This study focuses on evaluating the response of the Total Human Model for Safety™ lower extremity finite element model under blast loading. Biofidelity of the lower extremity model was evaluated against experiments with impact loading equivalent to underbody blast. The model response was found to match well with the experimental data for the average impactor speeds of 7 and 9.3 m/s resulting in an overall correlation and analysis rating of 0.86 and 0.82, respectively. The model response was then used to investigate response for antipersonnel mine explosion where the numerical setup consists of a charge mass of 40 g trinitrotoluene placed at a depth of 50 mm below the heel. The explosion was modeled using Multi Material-Arbitrary Lagrangian Eulerian method. The model was subjected to the graded input in terms of variation in standoff distance and mass of explosive to investigate the sensitivity of the model. The model found sensitive to the threat definition and predicted an increase of 110% in peak fluid-structure interaction force with 20% reduction in its time to peak and 29% increase in peak calcaneus axial force with a reduction of 33% in its time to peak when explosive mass varied from 40 g to 100 g.
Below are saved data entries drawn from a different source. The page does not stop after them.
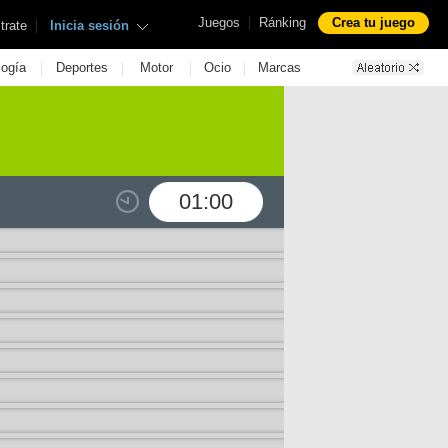
|
Juegos
Ránking
Crea tu juego
|
trate
Inicia sesión
|
|
|
|
logía
Deportes
Motor
Ocio
Marcas
01:00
The location of the explosive below the foot was discovered to have significant effect on the injury pattern in near-field explosion. A comparative study suggested that the model predicted similar response and damage pattern compared to experimental data.

中文翻译：

---

使用详细的有限元模型计算评估腿部对极端载荷的响应


本研究的重点是评估 Total Human Model for Safety™ 下肢有限元模型在爆炸载荷下的响应。根据相当于车身底部爆炸的冲击载荷的实验评估下肢模型的生物保真度。研究发现，模型响应与平均冲击器速度 7 和 9.3 m/s 的实验数据吻合良好，总体相关性和分析评级分别为 0.86 和 0.82。然后，该模型响应用于研究杀伤人员地雷爆炸的响应，其中数值设置由放置在脚跟下方 50mm 深度的 40g 三硝基甲苯装药质量组成。使用多材料任意拉格朗日欧拉方法对爆炸进行建模。该模型根据相距距离和炸药质量的变化进行分级输入，以研究模型的灵敏度。该模型发现对威胁定义很敏感，并预测峰值流固相互作用力增加 110%，达到峰值的时间减少 20%，峰值跟骨轴向力增加 29%，达到峰值的时间减少 33%。当爆炸质量从 40 克到 100 克变化时达到峰值。人们发现脚下爆炸物的位置对近场爆炸的伤害模式有显着影响。一项比较研究表明，与实验数据相比，该模型预测了类似的响应和损坏模式。